Although, the case studies described in this article are only two examples of cases that a CDI specialist provided additional oversight, similar patient care matters are resolved on a daily basis by this group of health care professionals throughout the hospital. This paper also addressed the role of a CDI specialist serving as a liaison between documentation and care. These specialists are able to request additional information from physicians regarding questions or issues with treatment modalities and make recommendations because they are able to review the patient’s chart during their hospitalization [11,12]. Additionally, knowledge and experience of the CDI specialists may increase coding accuracy and reimbursement along with patient safety and overall outcomes.

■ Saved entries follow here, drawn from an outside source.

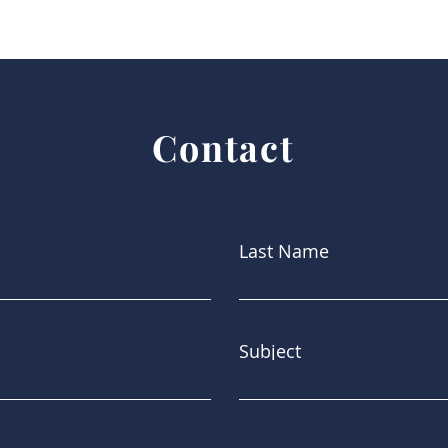
Contact
Last Name
Subject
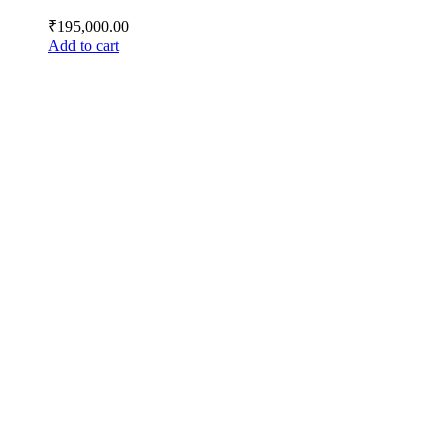
₹
195,000.00
Add to cart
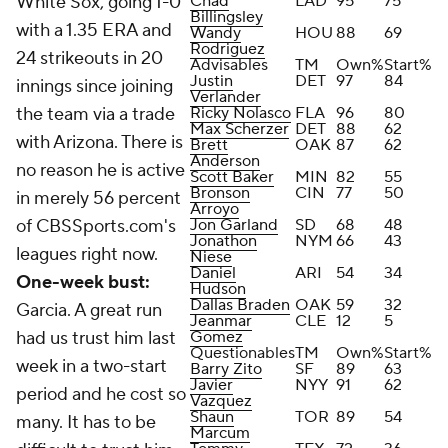
White Sox, going 1-0
Chad
LAD
95
75
Billingsley
with a 1.35 ERA and
Wandy
HOU
88
69
Rodriguez
24 strikeouts in 20
Advisables
TM
Own%
Start%
Justin
DET
97
84
innings since joining
Verlander
the team via a trade
Ricky Nolasco
FLA
96
80
Max Scherzer
DET
88
62
with Arizona. There is
Brett
OAK
87
62
Anderson
no reason he is active
Scott Baker
MIN
82
55
Bronson
CIN
77
50
in merely 56 percent
Arroyo
of CBSSports.com's
Jon Garland
SD
68
48
Jonathon
NYM
66
43
leagues right now.
Niese
Daniel
ARI
54
34
One-week bust:
Hudson
Dallas Braden
OAK
59
32
Garcia. A great run
Jeanmar
CLE
12
5
had us trust him last
Gomez
Questionables
TM
Own%
Start%
week in a two-start
Barry Zito
SF
89
63
Javier
NYY
91
62
period and he cost so
Vazquez
Shaun
TOR
89
54
many. It has to be
Marcum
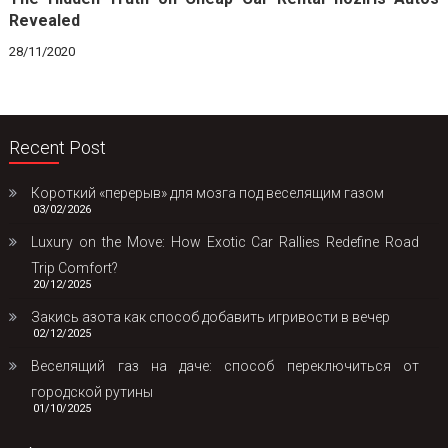
Revealed
28/11/2020
Recent Post
Короткий «перерыв» для мозга под веселящим газом
03/02/2026
Luxury on the Move: How Exotic Car Rallies Redefine Road
Trip Comfort?
20/12/2025
Закись азота как способ добавить игривости в вечер
02/12/2025
Веселящий газ на даче: способ переключиться от
городской рутины
01/10/2025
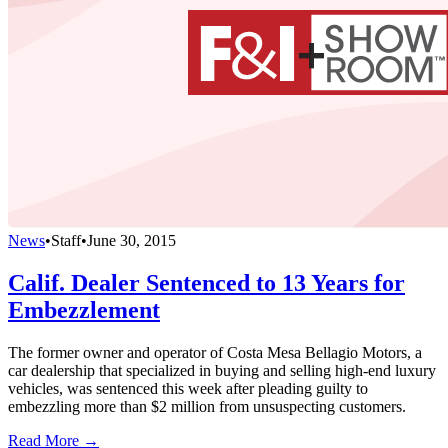
News
•
Staff
•
June 30, 2015
Calif. Dealer Sentenced to 13 Years for
Embezzlement
The former owner and operator of Costa Mesa Bellagio Motors, a
car dealership that specialized in buying and selling high-end luxury
vehicles, was sentenced this week after pleading guilty to
embezzling more than $2 million from unsuspecting customers.
Read More →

Medical billing and coding professionals are still needed to help physicians accurately code data sets post patient discharge, however, CDI specialists may be vital to patient care as they provide additional oversight in real-time
CDI specialists are vital to improving data integrity and documentation in hospital settings because physicians need additional oversight for precise coding. These specialist review medical records for inconsistencies between diagnoses and treatments concurrently and make recommendations to ensure that patient care is congruent with evidence-based practice. Nurses may be best suited for this role because they have an educational background that includes an array of sciences and clinical experience in various medical specialty areas. This combination of education and experience allow nurses as CDI specialists to understand the narrative notes provided by physicians and guarantee that it’s congruent with the patient’s course of hospitalization.